Except the smart money still says it won’t be Gingrich who will be implementing the policies he put forward today. Even his latest jump in the polls will likely abate — figures Gallup has been compiling since February show that Gingrich’s ballot support has peaked to 10 percent twice before, in mid-March and mid-May, before promptly dropping right back to the 5 percent mark, where he has been more or a less a permanent resident.

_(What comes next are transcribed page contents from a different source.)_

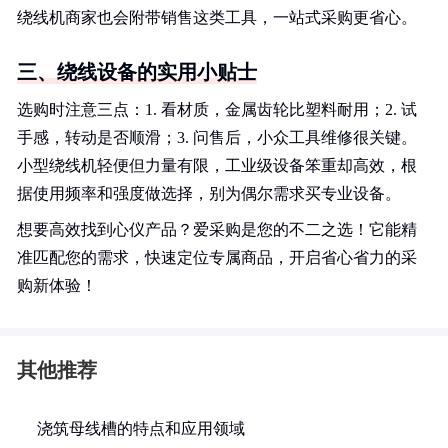
绕线机商家也会附带销售这类工具，一站式采购更省心。
三、绕线设备的实用小贴士
选购时注意三点：1. 看材质，金属齿轮比塑料耐用；2. 试
手感，转动是否顺滑；3. 问售后，小众工具维修很关键。
小型绕线机轻便但力量有限，工业级设备笨重却高效，根
据使用频率和强度做选择，别为偶尔需求买专业设备。
想要高效找到心仪产品？爱采购是您的不二之选！它能精
准匹配您的需求，快速定位专属商品，开启省心省力的采
购新体验！
其他推荐
浇筑母线槽的特点和应用领域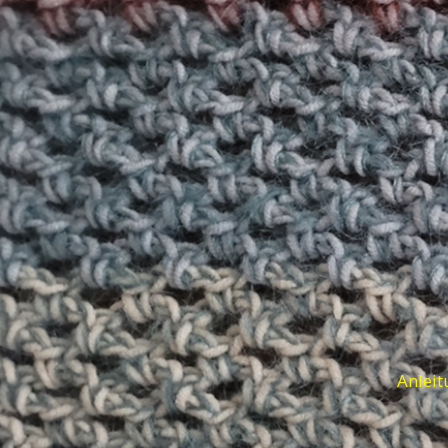
Anleit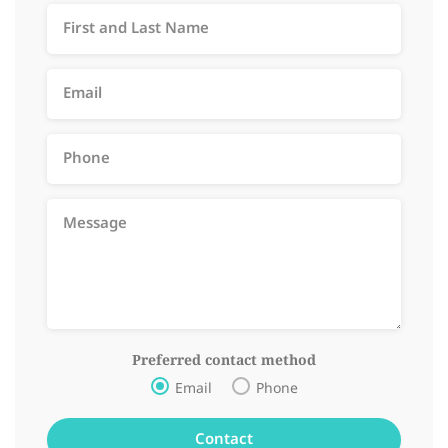
Preferred contact method
Email
Phone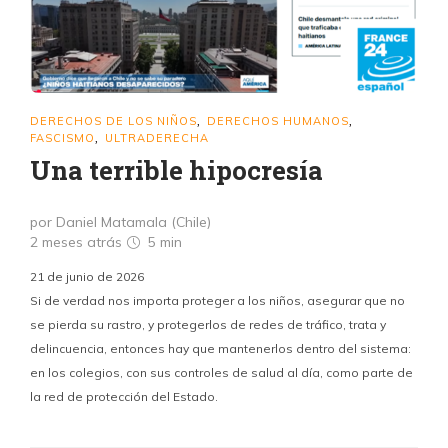
DERECHOS DE LOS NIÑOS
DERECHOS HUMANOS
,
,
FASCISMO
ULTRADERECHA
,
Una terrible hipocresía
por Daniel Matamala (Chile)
2 meses atrás
5 min
21 de junio de 2026
Si de verdad nos importa proteger a los niños, asegurar que no
se pierda su rastro, y protegerlos de redes de tráfico, trata y
delincuencia, entonces hay que mantenerlos dentro del sistema:
en los colegios, con sus controles de salud al día, como parte de
la red de protección del Estado.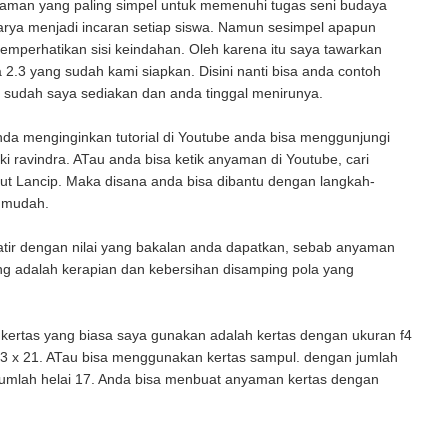
man yang paling simpel untuk memenuhi tugas seni budaya
rya menjadi incaran setiap siswa. Namun sesimpel apapun
emperhatikan sisi keindahan. Oleh karena itu saya tawarkan
2.3 yang sudah kami siapkan. Disini nanti bisa anda contoh
 sudah saya sediakan dan anda tinggal menirunya.
da menginginkan tutorial di Youtube anda bisa menggunjungi
ki ravindra. ATau anda bisa ketik anyaman di Youtube, cari
t Lancip. Maka disana anda bisa dibantu dengan langkah-
 mudah.
tir dengan nilai yang bakalan anda dapatkan, sebab anyaman
ng adalah kerapian dan kebersihan disamping pola yang
kertas yang biasa saya gunakan adalah kertas dengan ukuran f4
33 x 21. ATau bisa menggunakan kertas sampul. dengan jumlah
jumlah helai 17. Anda bisa menbuat anyaman kertas dengan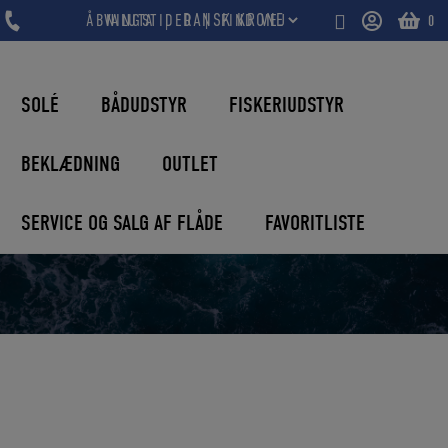
Hop
|
ÅBNINGSTIDER
VALUTA
FIND VEJ
0
til
indholdet
SOLÉ
BÅDUDSTYR
FISKERIUDSTYR
BEKLÆDNING
OUTLET
SERVICE OG SALG AF FLÅDE
FAVORITLISTE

Chances are Gingrich knows this, too, which is why he’s made an opening gambit with the “21st Century Contract With America” (full text available here), hoping to, at the very least, define the field of policy options on which the true GOP contenders will ultimately compete.

Gingrich proposes updated Contract with America [Reuters]
Newt Gingrich releases ‘21st Century Contract with America’ [Des Moines Register]
Cain and Gingrich Benefit from Perry Swoon [Fox News]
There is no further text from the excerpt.